• Task details:
The reply should contain every line of the data, repeated exactly, and no pictures.

• Material shown:
==================================================

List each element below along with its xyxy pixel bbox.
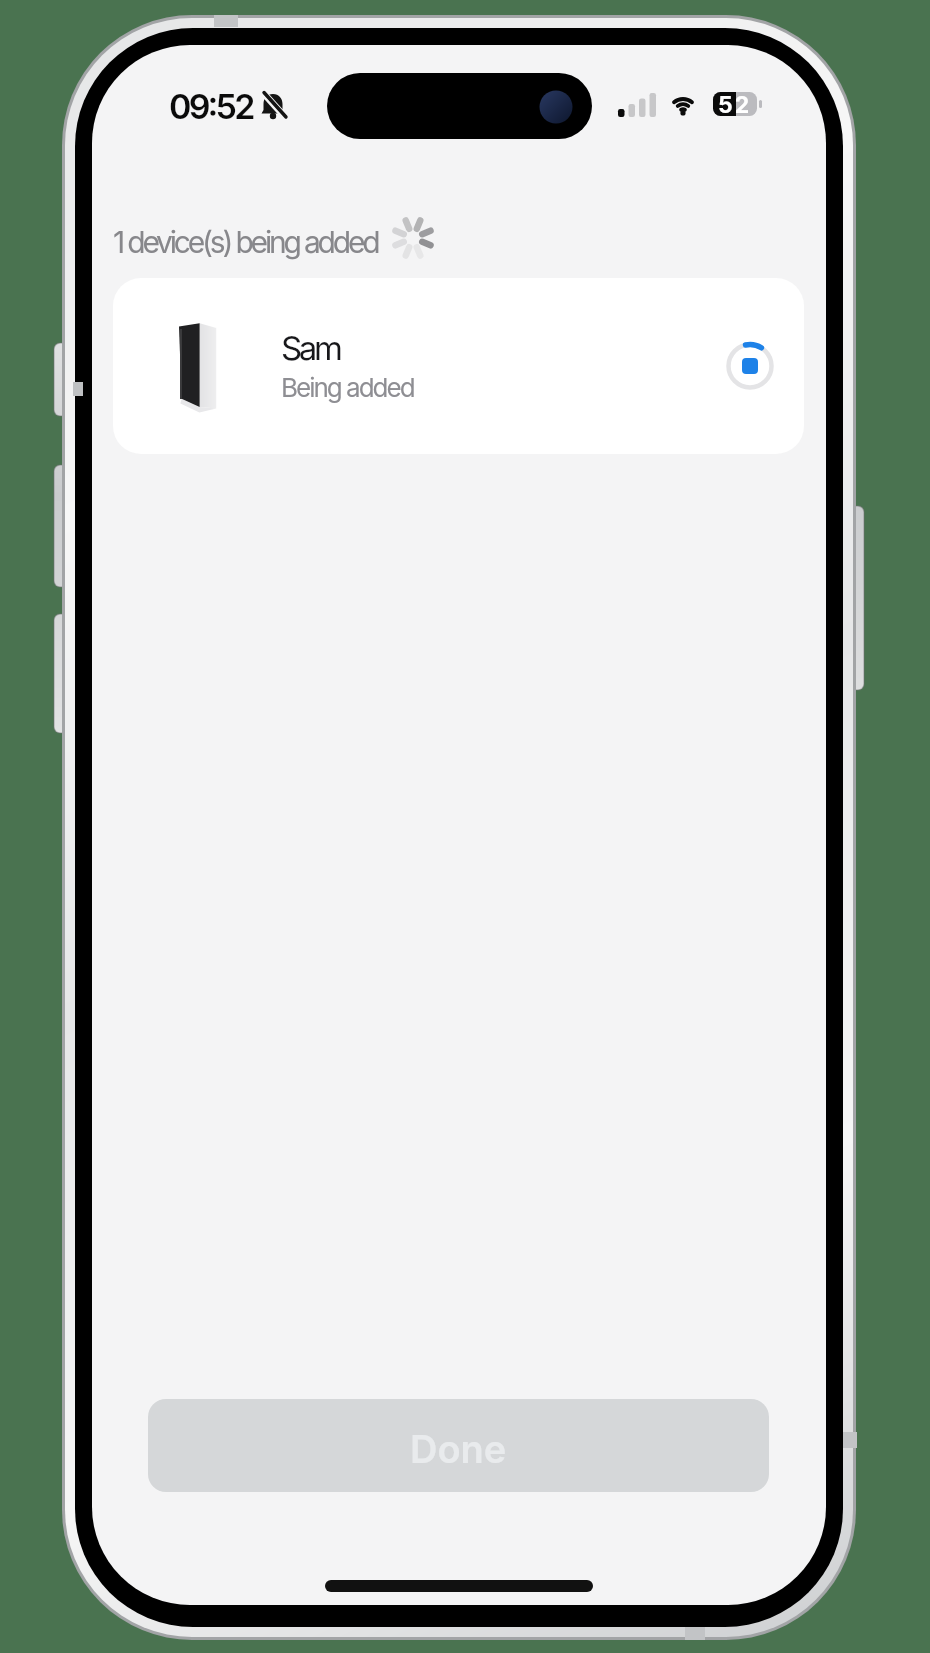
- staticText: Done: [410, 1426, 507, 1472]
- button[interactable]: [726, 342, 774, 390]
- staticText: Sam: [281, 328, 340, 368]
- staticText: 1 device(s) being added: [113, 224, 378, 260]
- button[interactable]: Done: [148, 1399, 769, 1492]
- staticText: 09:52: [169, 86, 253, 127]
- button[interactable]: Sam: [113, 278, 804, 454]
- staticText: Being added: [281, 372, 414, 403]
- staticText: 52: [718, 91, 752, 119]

==================================================

• Answer below:
List each element below along with its xyxy pixel bbox.
- staticText: Done: [410, 1426, 507, 1472]
- button[interactable]: [726, 342, 774, 390]
- staticText: Sam: [281, 328, 340, 368]
- staticText: 1 device(s) being added: [113, 224, 378, 260]
- button[interactable]: Done: [148, 1399, 769, 1492]
- staticText: 09:52: [169, 86, 253, 127]
- button[interactable]: Sam: [113, 278, 804, 454]
- staticText: Being added: [281, 372, 414, 403]
- staticText: 52: [718, 91, 752, 119]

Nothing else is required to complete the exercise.